[TASK REQUIREMENTS]:
Copy all the lines of the data that include the word "will".

[Page-level text extractions]
___
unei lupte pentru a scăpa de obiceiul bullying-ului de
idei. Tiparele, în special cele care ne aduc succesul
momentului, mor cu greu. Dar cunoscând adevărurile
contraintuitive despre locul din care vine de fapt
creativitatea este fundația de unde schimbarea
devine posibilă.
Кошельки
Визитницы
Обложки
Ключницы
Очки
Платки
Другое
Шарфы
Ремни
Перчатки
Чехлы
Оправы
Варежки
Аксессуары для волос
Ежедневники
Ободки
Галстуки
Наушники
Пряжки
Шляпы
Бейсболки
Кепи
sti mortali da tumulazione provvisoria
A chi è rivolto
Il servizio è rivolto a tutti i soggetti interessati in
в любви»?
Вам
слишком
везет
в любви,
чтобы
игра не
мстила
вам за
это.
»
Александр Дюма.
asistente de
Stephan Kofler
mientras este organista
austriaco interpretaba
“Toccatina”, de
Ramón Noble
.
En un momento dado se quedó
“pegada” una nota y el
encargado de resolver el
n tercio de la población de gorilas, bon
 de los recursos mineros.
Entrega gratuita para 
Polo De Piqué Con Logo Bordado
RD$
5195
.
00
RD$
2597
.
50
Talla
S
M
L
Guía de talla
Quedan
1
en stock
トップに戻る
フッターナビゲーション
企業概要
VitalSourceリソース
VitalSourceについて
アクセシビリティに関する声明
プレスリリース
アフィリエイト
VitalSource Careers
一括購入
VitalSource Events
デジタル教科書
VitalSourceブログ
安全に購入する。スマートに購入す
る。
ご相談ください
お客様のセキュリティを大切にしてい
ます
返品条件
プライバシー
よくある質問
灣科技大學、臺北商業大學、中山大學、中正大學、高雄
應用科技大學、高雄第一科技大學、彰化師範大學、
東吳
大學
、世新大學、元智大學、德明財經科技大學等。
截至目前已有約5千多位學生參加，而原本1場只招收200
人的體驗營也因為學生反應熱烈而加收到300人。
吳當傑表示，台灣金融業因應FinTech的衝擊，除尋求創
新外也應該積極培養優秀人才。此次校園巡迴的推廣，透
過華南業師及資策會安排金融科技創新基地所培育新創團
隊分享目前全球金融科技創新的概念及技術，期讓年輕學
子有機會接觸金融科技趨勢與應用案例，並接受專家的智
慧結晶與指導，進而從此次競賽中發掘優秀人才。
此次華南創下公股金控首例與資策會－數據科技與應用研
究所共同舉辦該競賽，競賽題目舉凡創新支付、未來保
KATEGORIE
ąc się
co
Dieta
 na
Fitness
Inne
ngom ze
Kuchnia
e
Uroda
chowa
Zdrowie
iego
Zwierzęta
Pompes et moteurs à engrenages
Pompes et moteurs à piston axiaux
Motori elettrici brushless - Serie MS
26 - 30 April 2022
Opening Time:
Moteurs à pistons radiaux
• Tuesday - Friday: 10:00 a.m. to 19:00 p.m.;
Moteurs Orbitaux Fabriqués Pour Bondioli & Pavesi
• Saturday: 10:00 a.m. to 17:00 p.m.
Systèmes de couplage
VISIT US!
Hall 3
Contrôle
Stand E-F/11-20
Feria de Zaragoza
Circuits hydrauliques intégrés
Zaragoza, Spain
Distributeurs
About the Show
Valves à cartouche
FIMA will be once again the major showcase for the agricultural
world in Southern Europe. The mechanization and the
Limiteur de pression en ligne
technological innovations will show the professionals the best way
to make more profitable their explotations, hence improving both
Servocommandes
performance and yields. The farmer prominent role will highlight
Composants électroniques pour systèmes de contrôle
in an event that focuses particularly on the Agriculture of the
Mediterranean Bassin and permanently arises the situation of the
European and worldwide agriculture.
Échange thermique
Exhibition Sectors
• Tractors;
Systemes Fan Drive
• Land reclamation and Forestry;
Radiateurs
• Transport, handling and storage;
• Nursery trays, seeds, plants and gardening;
___
[TASK RESPONSE]:
FIMA will be once again the major showcase for the agricultural
technological innovations will show the professionals the best way
performance and yields. The farmer prominent role will highlight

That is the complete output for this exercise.